A second vulnerability is with employees. Cybersecurity professionals play an invaluable role in ensuring employees meet basic compliance standards. Unfortunately, most people’s knowledge of cybersecurity is inadequate, so CIOs and CPOs have to work constantly to ensure that employees don’t step into traps and open up networks for hackers.
But new technologies like AI and deepfakes exponentially increase the risk of employees slipping into phishing and malware attacks. Detecting a deepfake video of a senior executive is far harder than spotting a dodgy email. One employee recently sent $25m of company funds to scammers after a video chat with a deepfake of their CEO, starkly illustrating this new threat (Verdict).
To insulate employees from these new threats, CIOs and CPOs will need to be center stage, drawing up strategies, training employees and putting best practices in place. This will require significantly more decision-making authority than they have currently.
Finally, in the event of a breach, CIOs and CPOs need to take control of the situation. They cannot do this if they’ve been sidelined from normal operations.
If the status quo persists, management will find that their incident response is sluggish and their damage limitation is insufficient.
Effective worst-case-scenario plans are crucial in minimizing the impact of a breach. But without the involvement of IT professionals in board discussions, robust plans will not be in place and management will be too slow to react. Before they can react, malicious actors who gained access to a peripheral network will have pivoted into central systems and into the corporate HQ.
Comprehensive incident response plans need consistent input from CIOs and CPOs. It’s not enough to call them up after the breach and expect them to be able to put out the fires.
But how can we cross this yawning chasm that’s opened up between CPOs and the rest of the boardroom?

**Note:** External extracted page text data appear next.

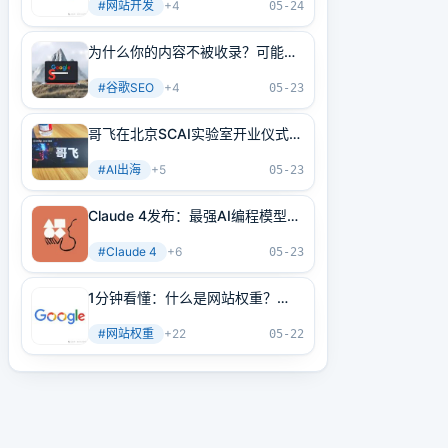
#
网站开发
+
4
05-24
为什么你的内容不被收录？可能是
内部链接没做好！3分钟学会正确
#
谷歌SEO
+
4
方法
05-23
哥飞在北京SCAI实验室开业仪式上
的讲话
#
AI出海
+
5
05-23
Claude 4发布：最强AI编程模型
+最强AI Agent基建！
#
Claude 4
+
6
05-23
1分钟看懂：什么是网站权重？
2025年谷歌最新网站权重提高指
#
网站权重
+
22
南（原创不易）
05-22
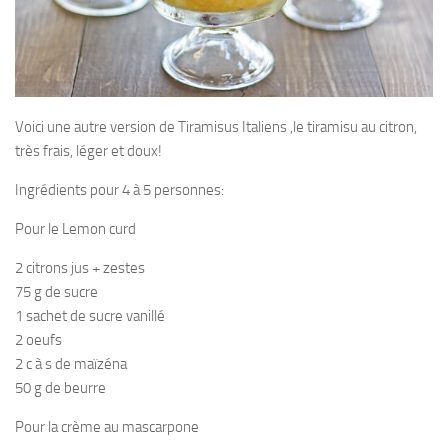
Voici une autre version de Tiramisus Italiens ,le tiramisu au citron,
très frais, léger et doux!
Ingrédients pour 4 à 5 personnes:
Pour le Lemon curd
2 citrons jus + zestes
75 g de sucre
1 sachet de sucre vanillé
2 oeufs
2 c à s de maïzéna
50 g de beurre
Pour la crème au mascarpone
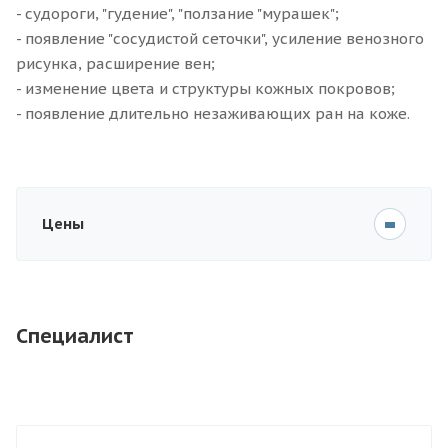
- судороги, "гудение", "ползание "мурашек";
- появление "сосудистой сеточки", усиление венозного
рисунка, расширение вен;
- изменение цвета и структуры кожных покровов;
- появление длительно незаживающих ран на коже.
Цены
Специалист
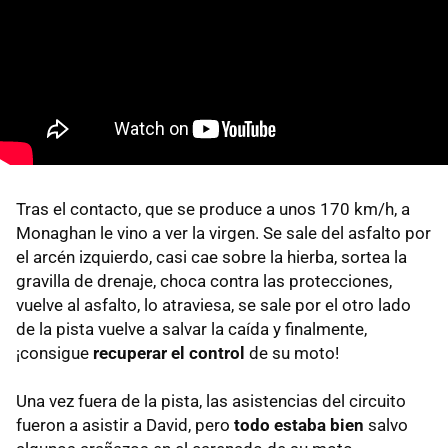
Tras el contacto, que se produce a unos 170 km/h, a
Monaghan le vino a ver la virgen. Se sale del asfalto por
el arcén izquierdo, casi cae sobre la hierba, sortea la
gravilla de drenaje, choca contra las protecciones,
vuelve al asfalto, lo atraviesa, se sale por el otro lado
de la pista vuelve a salvar la caída y finalmente,
¡consigue
recuperar el control
de su moto!
Una vez fuera de la pista, las asistencias del circuito
fueron a asistir a David, pero
todo estaba bien
salvo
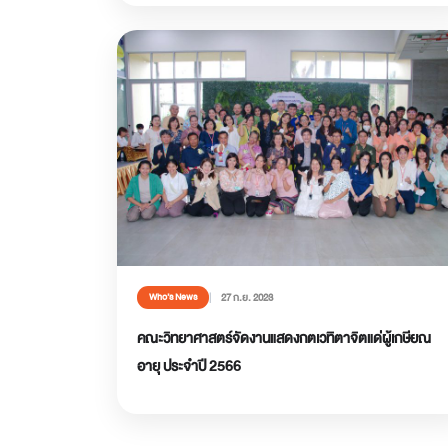
27 ก.ย. 2023
Who’s News
คณะวิทยาศาสตร์จัดงานแสดงกตเวทิตาจิตแด่ผู้เกษียณ
อายุ ประจำปี 2566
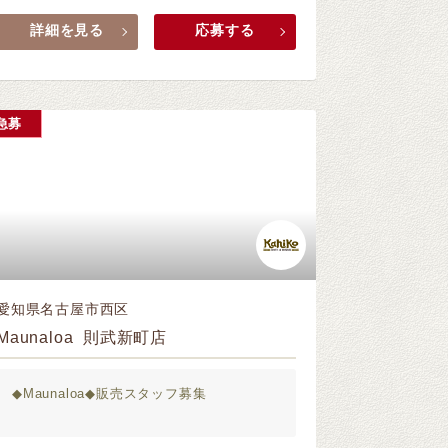
詳細を見る
応募する
急募
愛知県名古屋市西区
Maunaloa 則武新町店
◆Maunaloa◆販売スタッフ募集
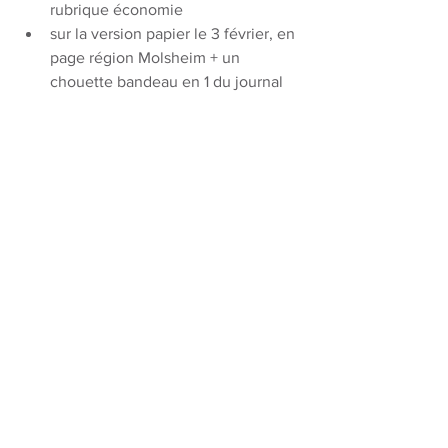
rubrique économie
sur la version papier le 3 février, en 
page région Molsheim + un 
chouette bandeau en 1 du journal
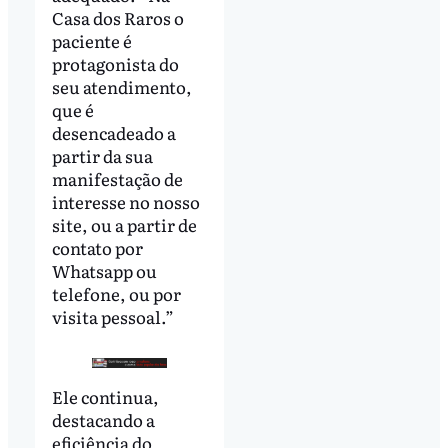
Casa dos Raros o
paciente é
protagonista do
seu atendimento,
que é
desencadeado a
partir da sua
manifestação de
interesse no nosso
site, ou a partir de
contato por
Whatsapp ou
telefone, ou por
visita pessoal.”
Ele continua,
destacando a
eficiência do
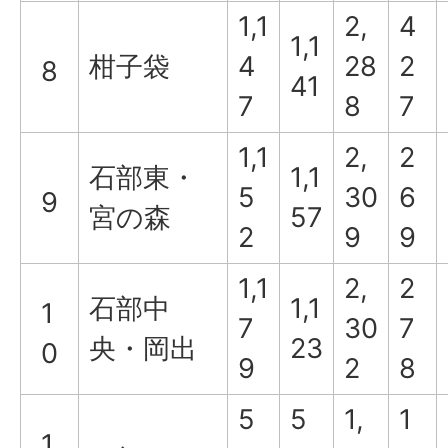
1,1
2,
4
1,1
柑子袋
4
28
2
8
41
7
8
7
1,1
2,
2
石部東・
1,1
5
30
6
9
宮の森
57
2
9
9
1,1
2,
2
石部中
1,1
1
7
30
7
央・岡出
23
0
9
2
8
5
5
1,
1
1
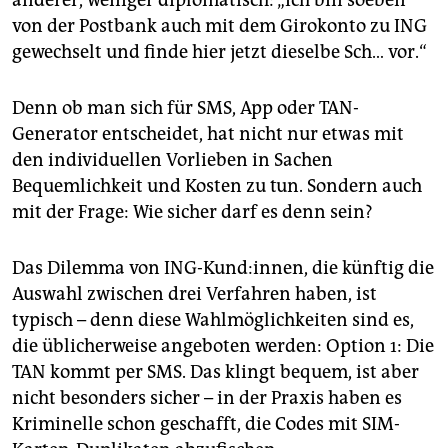
anderer, weniger diplomatisch: „Ich bin soeben
von der Postbank auch mit dem Girokonto zu ING
gewechselt und finde hier jetzt dieselbe Sch… vor.“
Denn ob man sich für SMS, App oder TAN-
Generator entscheidet, hat nicht nur etwas mit
den individuellen Vorlieben in Sachen
Bequemlichkeit und Kosten zu tun. Sondern auch
mit der Frage: Wie sicher darf es denn sein?
Das Dilemma von ING-Kund:innen, die künftig die
Auswahl zwischen drei Verfahren haben, ist
typisch – denn diese Wahlmöglichkeiten sind es,
die üblicherweise angeboten werden: Option 1: Die
TAN kommt per SMS. Das klingt bequem, ist aber
nicht besonders sicher – in der Praxis haben es
Kriminelle schon geschafft, die Codes mit SIM-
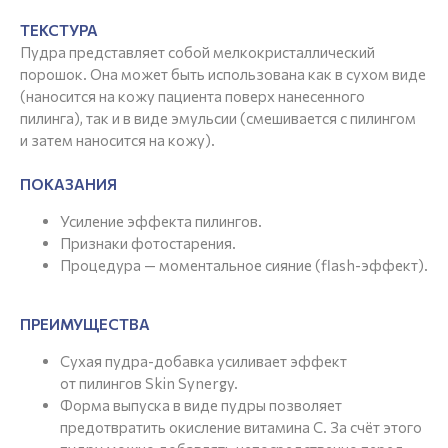
ТЕКСТУРА
Пудра представляет собой мелкокристаллический
порошок. Она может быть использована как в сухом виде
(наносится на кожу пациента поверх нанесенного
пилинга), так и в виде эмульсии (смешивается с пилингом
и затем наносится на кожу).
ПОКАЗАНИЯ
Усиление эффекта пилингов.
Признаки фотостарения.
Процедура — моментальное сияние (flash-эффект).
ПРЕИМУЩЕСТВА
Сухая пудра-добавка усиливает эффект
от пилингов Skin Synergy.
Форма выпуска в виде пудры позволяет
предотвратить окисление витамина C. За счёт этого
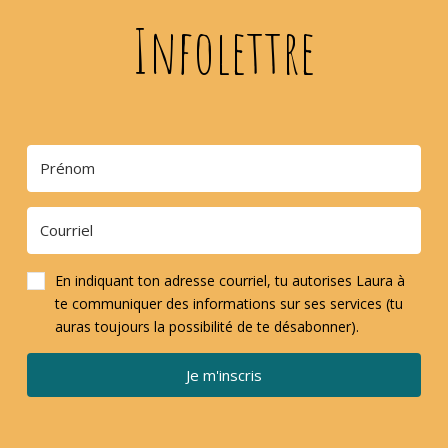
Infolettre
En indiquant ton adresse courriel, tu autorises Laura à
te communiquer des informations sur ses services (tu
auras toujours la possibilité de te désabonner).
Je m'inscris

The bridge needs to be built from both sides. CEOs and the rest of the conventional decision-making board need to bring IT professionals into broader business discussions. Cybersecurity cannot be separated from other business operations, what happens in one sphere has direct consequences on the other.
Equally though, CIOs and CPOs need to do their bit in broaching this cultural gap. They need to frame cyber operations in ways that highlight their relevance for shareholders in general – cyberthreats carry significant financial and reputational risk.
IT professionals need to make this translation so the rest of senior management understand the gravity of the situation. They might then find themselves front and center in business-critical decision-making down the line.